Oneindig veelzijdig en boeiend, zo'n verhaal. Maar wat het me ook
heeft geleerd", zucht ze, "is dat je makkelijker een simpele
geschiedenis complexer kunt maken dan andersom. Dat boek is zo rijk,
dat een vertaling naar film altijd verlies oplevert. Je wordt
voortdurend voor onmogelijke keuzes geplaatst. Je wilt niets opofferen
van wat het boek maakt tot wat het is. Maar tegelijk heb je maar
anderhalf uur. Heel frustrerend. Die indikking vergroot
bovendien het gevaar dat je filmverhaal sentimenteel wordt door
emotionele lading van de situaties. Je loopt over een hele dunne draad.

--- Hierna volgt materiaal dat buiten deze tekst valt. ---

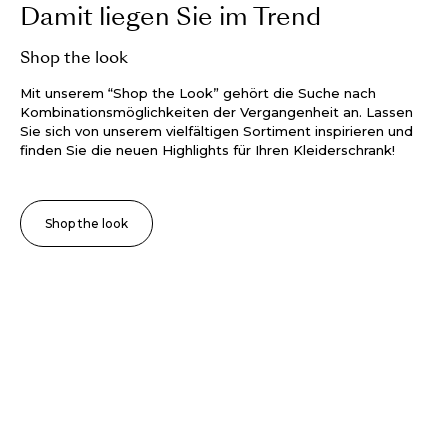
Damit liegen Sie im Trend
Shop the look
Mit unserem “Shop the Look” gehört die Suche nach
Kombinationsmöglichkeiten der Vergangenheit an. Lassen
Sie sich von unserem vielfältigen Sortiment inspirieren und
finden Sie die neuen Highlights für Ihren Kleiderschrank!
Shop the look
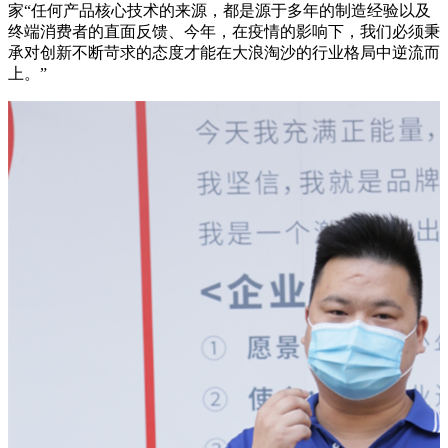
家“任何产品核心技术的来源，都是源于多年的制造经验以及
终端消费者的直面反馈、今年，在疫情的影响下，我们必须秉
承对创新不断苛求的态度才能在大浪淘沙的行业格局中逆流而
上。”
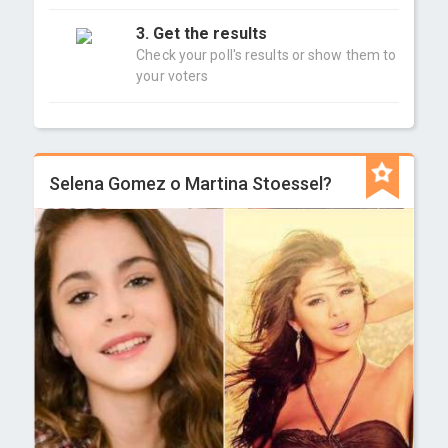
3. Get the results
Check your poll's results or show them to
your voters
Selena Gomez o Martina Stoessel?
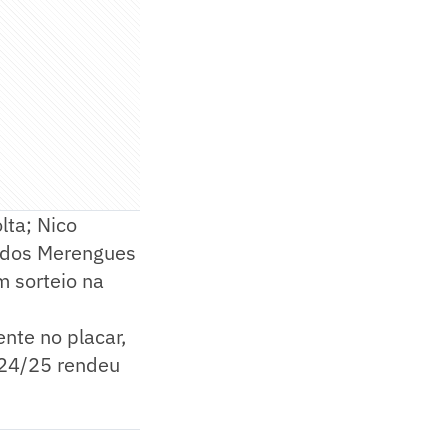
lta; Nico
o dos Merengues
m sorteio na
nte no placar,
024/25 rendeu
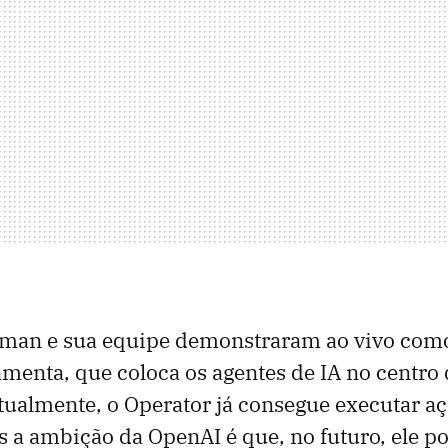
man e sua equipe demonstraram ao vivo com
amenta, que coloca os agentes de IA no centro
tualmente, o Operator já consegue executar a
 a ambição da OpenAI é que, no futuro, ele p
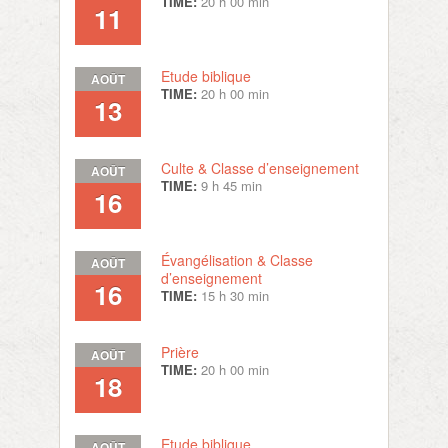
TIME:
20 h 00 min
11
Etude biblique
AOÛT
TIME:
20 h 00 min
13
Culte & Classe d’enseignement
AOÛT
TIME:
9 h 45 min
16
Évangélisation & Classe
AOÛT
d’enseignement
16
TIME:
15 h 30 min
Prière
AOÛT
TIME:
20 h 00 min
18
Etude biblique
AOÛT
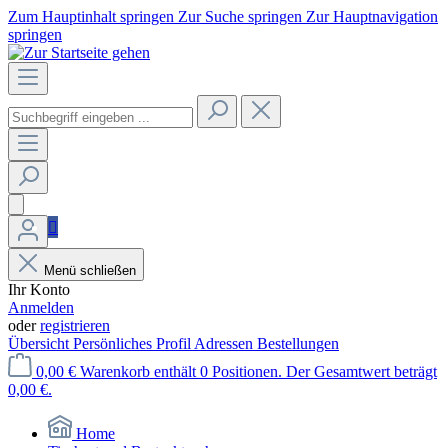
Zum Hauptinhalt springen
Zur Suche springen
Zur Hauptnavigation
springen
Menü schließen
Ihr Konto
Anmelden
oder
registrieren
Übersicht
Persönliches Profil
Adressen
Bestellungen
0,00 €
Warenkorb enthält 0 Positionen. Der Gesamtwert beträgt
0,00 €.
Home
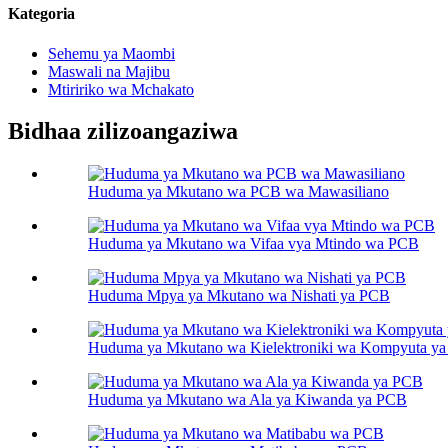
Kategoria
Sehemu ya Maombi
Maswali na Majibu
Mtiririko wa Mchakato
Bidhaa zilizoangaziwa
Huduma ya Mkutano wa PCB wa Mawasiliano
Huduma ya Mkutano wa Vifaa vya Mtindo wa PCB
Huduma Mpya ya Mkutano wa Nishati ya PCB
Huduma ya Mkutano wa Kielektroniki wa Kompyuta ya
Huduma ya Mkutano wa Ala ya Kiwanda ya PCB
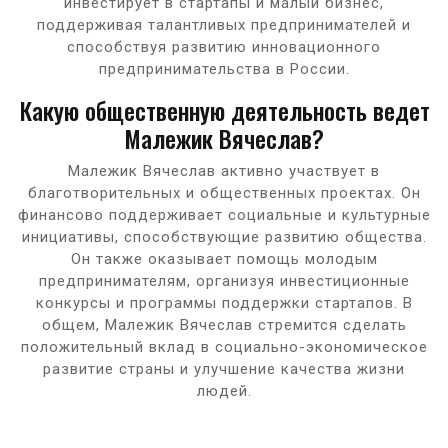
инвестирует в стартапы и малый бизнес,
поддерживая талантливых предпринимателей и
способствуя развитию инновационного
предпринимательства в России.
Какую общественную деятельность ведет
Малежик Вячеслав?
Малежик Вячеслав активно участвует в
благотворительных и общественных проектах. Он
финансово поддерживает социальные и культурные
инициативы, способствующие развитию общества.
Он также оказывает помощь молодым
предпринимателям, организуя инвестиционные
конкурсы и программы поддержки стартапов. В
общем, Малежик Вячеслав стремится сделать
положительный вклад в социально-экономическое
развитие страны и улучшение качества жизни
людей.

Want je kunt nu eenmaal niet om de gevoelens van die mensen heen." Haar
team heeft een bijzondere prestatie geleverd, zegt Pfeiffer trots. "Ik
ben altijd buitengewoon kritisch over mezelf. En zelden tevreden. Maar
we hebben hier met zijn allen iets moois afgeleverd. Dat durf ik best
te zeggen. Ik moet de film eerst een paar keer gezien hebben om afstand
te kunnen nemen, maar als producente ben ik in staat om heel nuchter en
kritisch over een eindproduct oordelen." Zijn de actrice en de
producente twee verschillende mensen? Pfeiffer lacht. "Ik heb mezelf
opgedragen om een buitengewone acteerprestatie te leveren. Regisseur
Ulu Grossbard was een grote steun. We hebben hem gevraagd omdat hij
bekend staat om zijn begeleiding van acteurs. Hij is een gevoelige man,
maar tegelijk iemand die zijn nuchterheid houdt. Hij hield de opnames
luchtig. Juist omdat je met een film als deze het risico loopt dat je
te zwaar op de hand wordt. We hebben enorm gelachen met z'n allen.
Treat Williams is een echte gangmaker, hij haalde voortdurend grappen
met de kinderen uit. Goed, zo'n ontspannen sfeer op de set. Je
gaat je in de loop van de opnames toch ongemerkt steeds meer
vereenzelvigen met je personage. Eens temeer omdat je zelf moeder bent
en die gevoelens zo goed kunt invoelen. Ze zeggen wel eens dat als je
eenmaal een baby hebt, dat je je meteen moeder voelt van alle baby's.
Je moet oppassen dat je je rol niet mee naar huis neemt. Daarmee put je
jezelf uit en daar wordt je prestatie niet beter van. Maar wat
belangrijker is: thuis wachten je eigen kinderen. En die hebben recht
op een moeder die alle aandacht voor ze heeft."